A letter to all the young girls

Image result for moody teenager

Dear young girls across the world,

I found really sad to read in the news today that among 10 to 15-year-old girls, the children’s society charity reported that 14% are unhappy with their lives as a whole, and 34% with their appearance.

I actually find this statistic quite upsetting because I for one, have never struggled with being unhappy as a child. My levels of happiness have decreased since being an adult of course, that’s a given right? But to acknowledge that there is a number of young women out there, who are fundamentally unhappy with themselves and their environments, whilst by contrast the study found that boys’ sense of happiness remained stable, is a really alarming piece of information that leads me onto a number of things that could be causing this turbulence in the pre teen and teenage years of womanhood.

First of all, Instagram

Yeah, we all have it, yeah we all pick the best filter so it looks like it was 5 degrees hotter than it actually was on holiday and yeah we all mindlessly scroll through post after post wishing we were ‘that skinny’ or could ‘cook that well’ or was ‘that rich’.

But we need to wake up and smell the sausage and carrot pasta (a cheap, easy and not very instagrammable meal for anyone who is interested) and admit the fact that Instagram is FAKE.

I will tell my sister who fits into this teen age bracket that what you see on Instagram, celebrities, personal trainers, fashion bloggers, your friends afternoon tea post, most of them, are set up, they are organised, they are faked, or exaggerated, they are not representations of real life. Real life is the bunch of candid snaps of you and your mates as you lark around in the park doing cartwheels and pulling funny faces at each other, the ones you wouldn’t put on Instagram. But instead, people choose the one where they are delicately (and in some cases seductively) licking an ice cream, which they probably have no intention of eating, despite still having the metabolism of a child (god damn you, it runs out pretty soon after 19 let me tell you!)

Have fun, take photos, don’t think about poses or what looks best on Instagram. Because the thing that looks best on Instagram is not the ‘best version’ of you. It’s the staged version of you. God the only staging I was doing at 15 was pushing around the crappy crates we had in our drama classroom to make a stage out of.
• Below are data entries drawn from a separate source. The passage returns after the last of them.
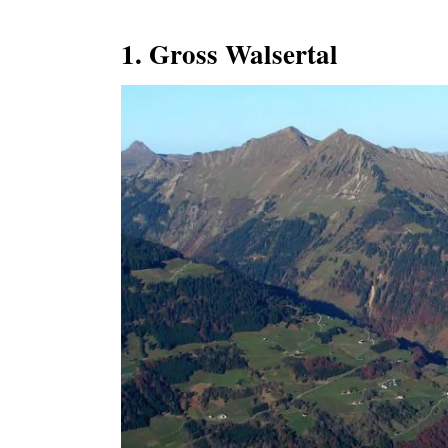
1. Gross Walsertal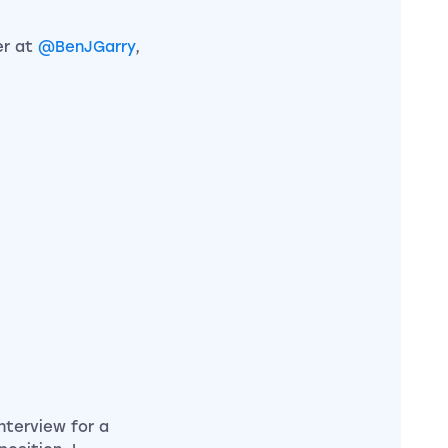
er at
@BenJGarry
,
interview for a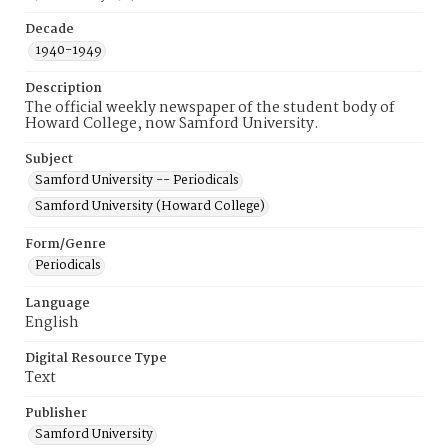
Decade
1940-1949
Description
The official weekly newspaper of the student body of
Howard College, now Samford University.
Subject
Samford University -- Periodicals
Samford University (Howard College)
Form/Genre
Periodicals
Language
English
Digital Resource Type
Text
Publisher
Samford University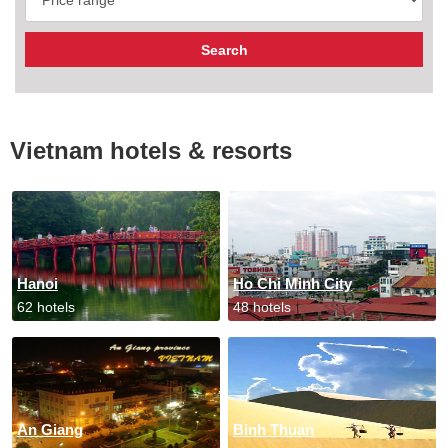
Vietnam hotels & resorts
Hanoi
Ho Chi Minh City
62 hotels
48 hotels
An Giang
Binh Thuan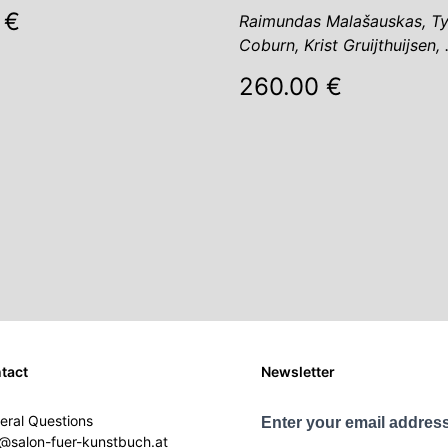
 €
Raimundas Malašauskas, Ty
Coburn, Krist Gruijthuijsen,
260.00 €
tact
Newsletter
eral Questions
Enter your email address
o@salon-fuer-kunstbuch.at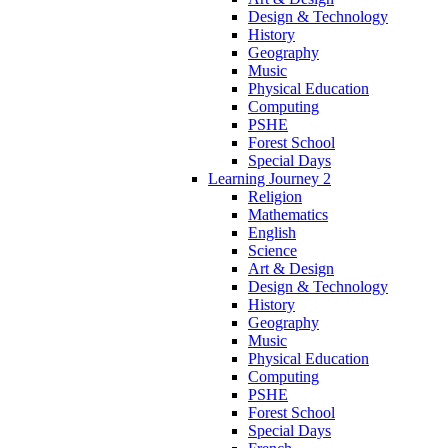
Design & Technology
History
Geography
Music
Physical Education
Computing
PSHE
Forest School
Special Days
Learning Journey 2
Religion
Mathematics
English
Science
Art & Design
Design & Technology
History
Geography
Music
Physical Education
Computing
PSHE
Forest School
Special Days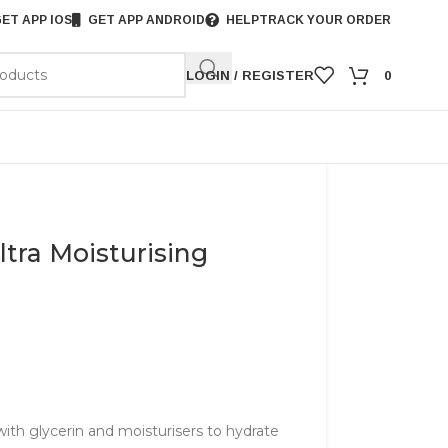
ET APP IOS
GET APP ANDROID
HELP
TRACK YOUR ORDER
LOGIN / REGISTER
0
ltra Moisturising
ith glycerin and moisturisers to hydrate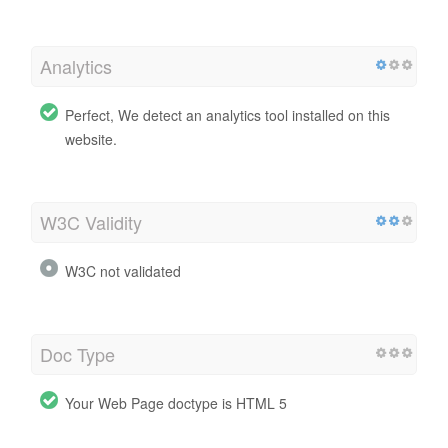
Analytics
Perfect, We detect an analytics tool installed on this
website.
W3C Validity
W3C not validated
Doc Type
Your Web Page doctype is HTML 5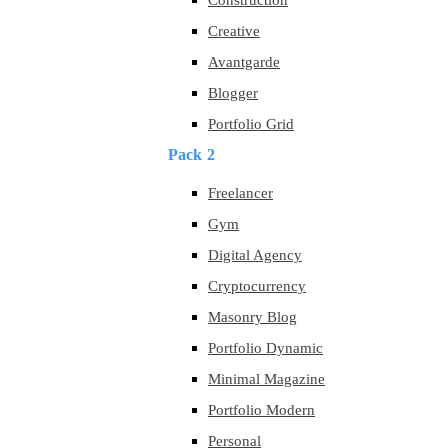
Construction
Creative
Avantgarde
Blogger
Portfolio Grid
Pack 2
Freelancer
Gym
Digital Agency
Cryptocurrency
Masonry Blog
Portfolio Dynamic
Minimal Magazine
Portfolio Modern
Personal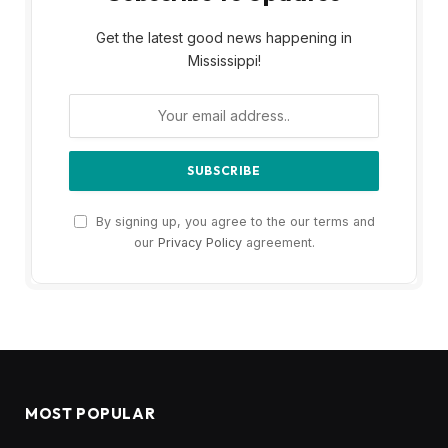
Get the latest good news happening in
Mississippi!
By signing up, you agree to the our terms and
our
Privacy Policy
agreement.
MOST POPULAR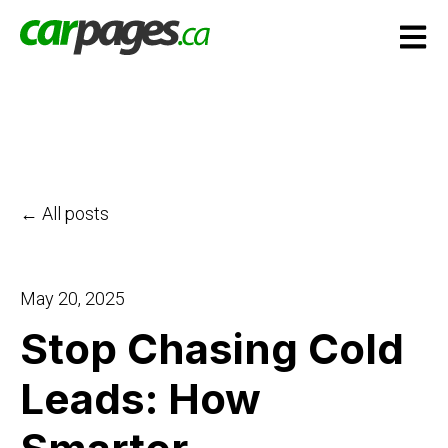
Open m
All posts
May 20, 2025
Stop Chasing Cold
Leads: How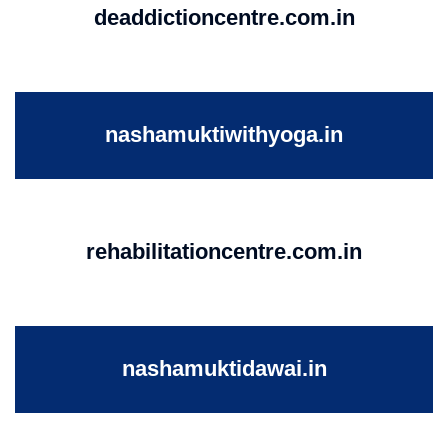
deaddictioncentre.com.in
nashamuktiwithyoga.in
rehabilitationcentre.com.in
nashamuktidawai.in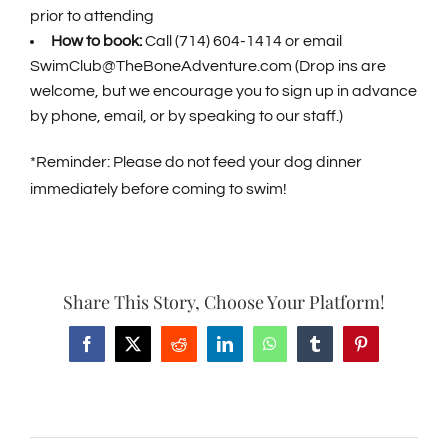
prior to attending
How to book:
Call (714) 604-1414 or email
SwimClub@TheBoneAdventure.com
(Drop ins are
welcome, but we encourage you to sign up in advance
by phone, email, or by speaking to our staff.)
*Reminder: Please do not feed your dog dinner
immediately before coming to swim!
Share This Story, Choose Your Platform!
Facebook
X
Reddit
LinkedIn
WhatsApp
Tumblr
Pinterest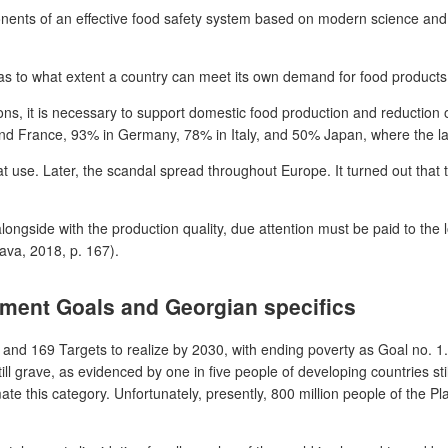
ts of an effective food safety system based on modern science and ma
d as to what extent a country can meet its own demand for food product
ions, it is necessary to support domestic food production and reduction
and France, 93% in Germany, 78% in Italy, and 50% Japan, where the la
t use. Later, the scandal spread throughout Europe. It turned out that 
longside with the production quality, due attention must be paid to the 
ava, 2018, p. 167).
pment Goals and Georgian specifics
 169 Targets to realize by 2030, with ending poverty as Goal no. 1. 
l grave, as evidenced by one in five people of developing countries still
e this category. Unfortunately, presently, 800 million people of the Pla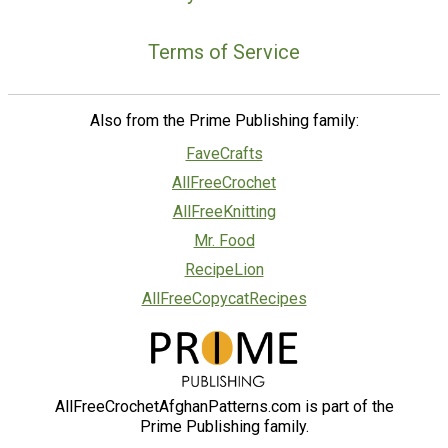
Terms of Service
Also from the Prime Publishing family:
FaveCrafts
AllFreeCrochet
AllFreeKnitting
Mr. Food
RecipeLion
AllFreeCopycatRecipes
AllFreeCrochetAfghanPatterns.com is part of the
Prime Publishing family.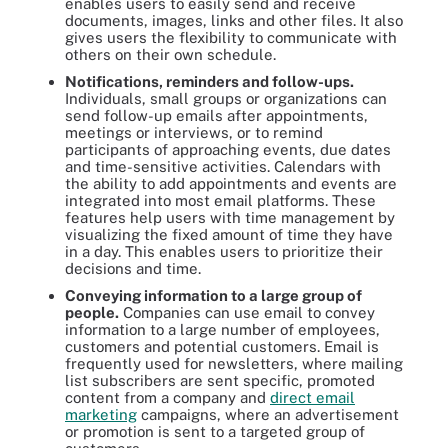
enables users to easily send and receive
documents, images, links and other files. It also
gives users the flexibility to communicate with
others on their own schedule.
Notifications, reminders and follow-ups.
Individuals, small groups or organizations can
send follow-up emails after appointments,
meetings or interviews, or to remind
participants of approaching events, due dates
and time-sensitive activities. Calendars with
the ability to add appointments and events are
integrated into most email platforms. These
features help users with time management by
visualizing the fixed amount of time they have
in a day. This enables users to prioritize their
decisions and time.
Conveying information to a large group of
people.
Companies can use email to convey
information to a large number of employees,
customers and potential customers. Email is
frequently used for newsletters, where mailing
list subscribers are sent specific, promoted
content from a company and
direct email
marketing
campaigns, where an advertisement
or promotion is sent to a targeted group of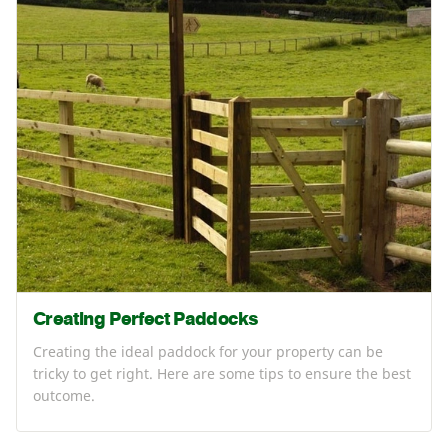
Creating Perfect Paddocks
Creating the ideal paddock for your property can be
tricky to get right. Here are some tips to ensure the best
outcome.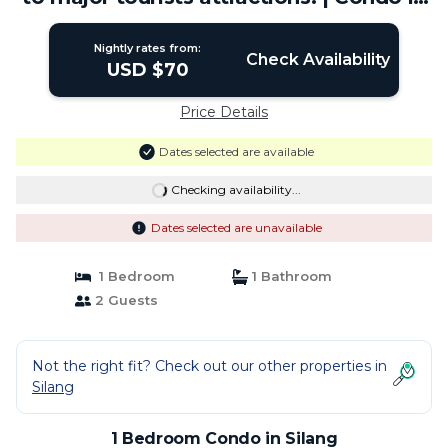
Silang
Nightly rates from:
Check Availability
USD $70
Price Details
Dates selected are available
Checking availability...
Dates selected are unavailable
1 Bedroom
1 Bathroom
2 Guests
Not the right fit? Check out our other properties in
Silang
1 Bedroom Condo in Silang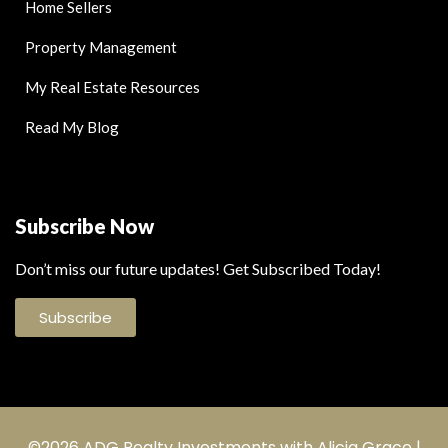
Home Sellers
Property Management
My Real Estate Resources
Read My Blog
Subscribe Now
Don’t miss our future updates! Get Subscribed Today!
Subscribe
©2026 ADG Realty Investments with Alicia Grace |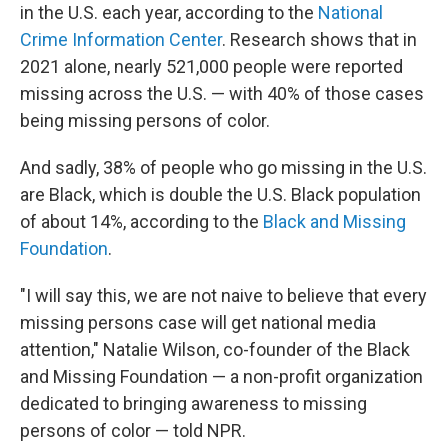
in the U.S. each year, according to the
National
Crime Information Center
. Research shows that in
2021 alone, nearly 521,000 people were reported
missing across the U.S. — with 40% of those cases
being missing persons of color.
And sadly, 38% of people who go missing in the U.S.
are Black, which is double the U.S. Black population
of about 14%, according to the
Black and Missing
Foundation
.
"I will say this, we are not naive to believe that every
missing persons case will get national media
attention," Natalie Wilson, co-founder of the Black
and Missing Foundation — a non-profit organization
dedicated to bringing awareness to missing
persons of color — told NPR.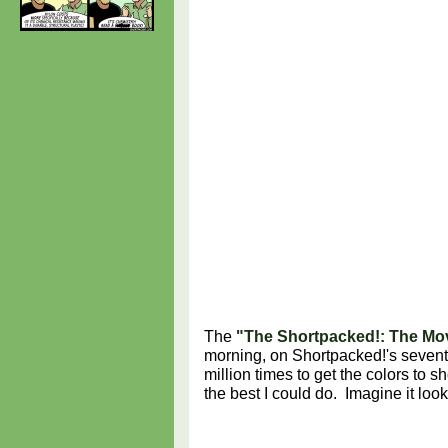
The
"The Shortpacked!: The Mov
morning, on Shortpacked!'s sevent
million times to get the colors to 
the best I could do. Imagine it loo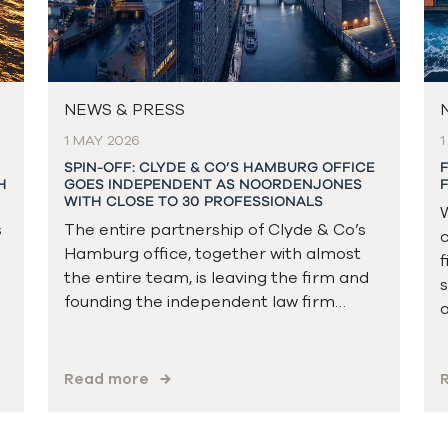
NEWS & PRESS
1 MAY 2026
1
SPIN-OFF: CLYDE & CO’S HAMBURG OFFICE
H
GOES INDEPENDENT AS NOORDENJONES
WITH CLOSE TO 30 PROFESSIONALS
W
s
The entire partnership of Clyde & Co’s
c
Hamburg office, together with almost
f
the entire team, is leaving the firm and
s
founding the independent law firm…
a
Read more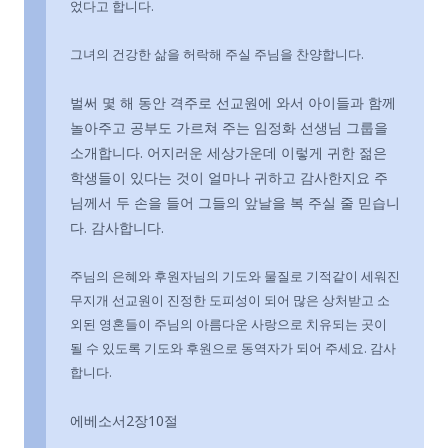
었다고 합니다.
그녀의 건강한 삶을 허락해 주실 주님을 찬양합니다.
벌써 몇 해 동안 격주로 선교원에 와서 아이들과 함께
놀아주고 공부도 가르쳐 주는 임정화 선생님 그룹을
소개합니다. 어지러운 세상가운데 이렇게 귀한 젊은
학생들이 있다는 것이 얼마나 귀하고 감사한지요 주
님께서 두 손을 들어 그들의 앞날을 복 주실 줄 믿습니
다. 감사합니다.
주님의 은혜와 후원자님의 기도와 물질로 기적같이 세워진
무지개 선교원이 진정한 도피성이 되어 많은 상처받고 소
외된 영혼들이 주님의 아름다운 사랑으로 치유되는 곳이
될 수 있도록 기도와 후원으로 동역자가 되어 주세요. 감사
합니다.
에베소서2장10절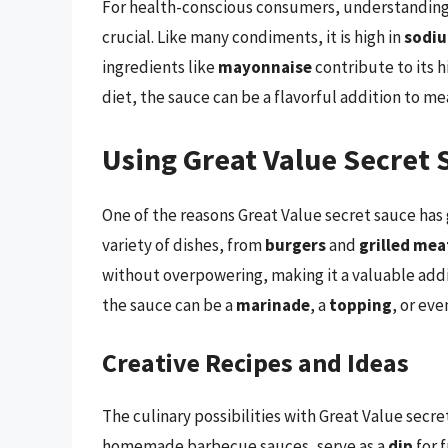
For health-conscious consumers, understanding t
crucial. Like many condiments, it is high in
sodi
ingredients like
mayonnaise
contribute to its 
diet, the sauce can be a flavorful addition to me
Using Great Value Secret 
One of the reasons Great Value secret sauce has ga
variety of dishes, from
burgers
and
grilled mea
without overpowering, making it a valuable addi
the sauce can be a
marinade
, a
topping
, or eve
Creative Recipes and Ideas
The culinary possibilities with Great Value secre
homemade barbecue sauces, serve as a
dip
for 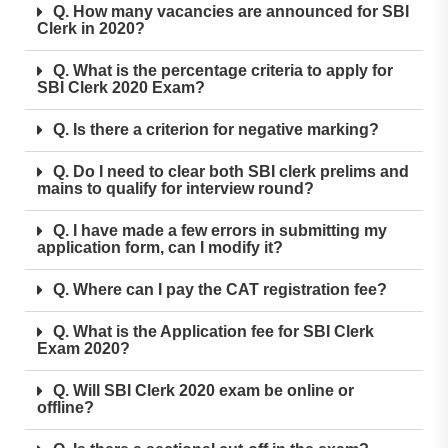
Q. How many vacancies are announced for SBI
Clerk in 2020?
Q. What is the percentage criteria to apply for
SBI Clerk 2020 Exam?
Q. Is there a criterion for negative marking?
Q. Do I need to clear both SBI clerk prelims and
mains to qualify for interview round?
Q. I have made a few errors in submitting my
application form, can I modify it?
Q. Where can I pay the CAT registration fee?
Q. What is the Application fee for SBI Clerk
Exam 2020?
Q. Will SBI Clerk 2020 exam be online or
offline?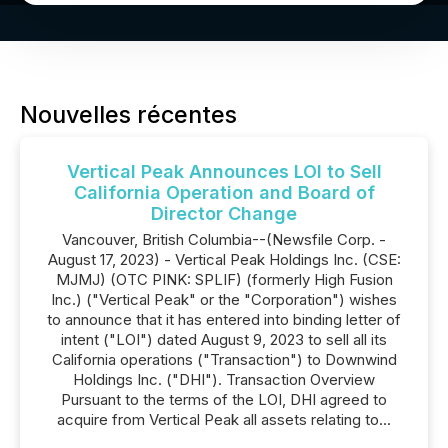
Nouvelles récentes
Vertical Peak Announces LOI to Sell
California Operation and Board of
Director Change
Vancouver, British Columbia--(Newsfile Corp. -
August 17, 2023) - Vertical Peak Holdings Inc. (CSE:
MJMJ) (OTC PINK: SPLIF) (formerly High Fusion
Inc.) ("Vertical Peak" or the "Corporation") wishes
to announce that it has entered into binding letter of
intent ("LOI") dated August 9, 2023 to sell all its
California operations ("Transaction") to Downwind
Holdings Inc. ("DHI"). Transaction Overview
Pursuant to the terms of the LOI, DHI agreed to
acquire from Vertical Peak all assets relating to...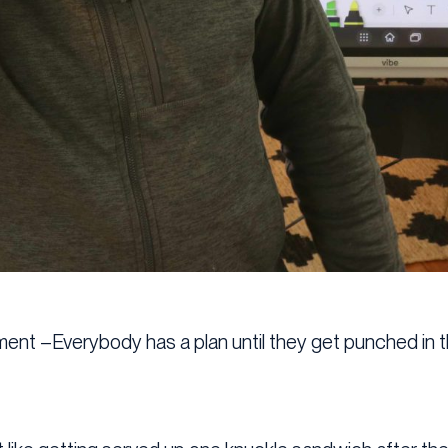
ment –Everybody has a plan until they get punched in t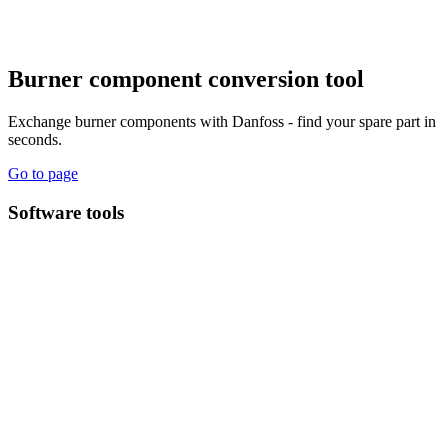
Burner component conversion tool
Exchange burner components with Danfoss - find your spare part in
seconds.
Go to page
Software tools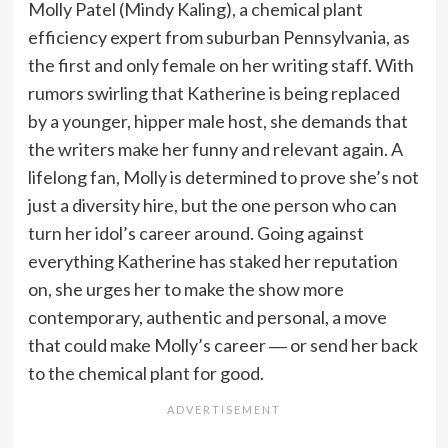
Molly Patel (Mindy Kaling), a chemical plant
efficiency expert from suburban Pennsylvania, as
the first and only female on her writing staff. With
rumors swirling that Katherine is being replaced
by a younger, hipper male host, she demands that
the writers make her funny and relevant again. A
lifelong fan, Molly is determined to prove she’s not
just a diversity hire, but the one person who can
turn her idol’s career around. Going against
everything Katherine has staked her reputation
on, she urges her to make the show more
contemporary, authentic and personal, a move
that could make Molly’s career ― or send her back
to the chemical plant for good.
Secondly, The Kardashians, and Gigi and all those other models

You don’t look like Kylie Jenner, or Gigi or Bella Hadid, and you’re sad about it. But you also don’t have millions of dollars and the desire to get your face sliced up and stiched back together before your 17th birthday. These girls PAID to look like that. They went under cosmetic procedures to look like that. They (well their equally as deluded) rich celebrity parents paid for it. You’re going to have to make do with a Natural Collection eyeshadow pallet and some sparkly lipgloss. It’s what it’s all about. Boys might ogle at Kylie and Gigi and Bella and all the other ‘models’ out there, but believe me, they are all too ugly to even get within a foot of a girl who actually looks like that IRL (I’ll give you a clue: no one actually does). So don’t sweat it that Callum in Yr12 fancies Kylie Jenner and you wished you had bigger lips. In a year’s time you’ll realise that Callum only wants a fumble up your bra at that house party of the year and that you’re actually beautiful because you’re smart and respectful of yourself. Sure, slap a face of make up on if you want, we all do it from time to time. But take it from a girl who tried to hide away from having red hair and pale skin because it wasn’t deemed ‘attractive’ enough, being a bit different or not having peroxide blonde hair and an orange tan actually works in your favour as you get older and boys like Callum fade and boys like Chris who studies medicine and your mum just ‘can’t wait to meet’ comes into the picture.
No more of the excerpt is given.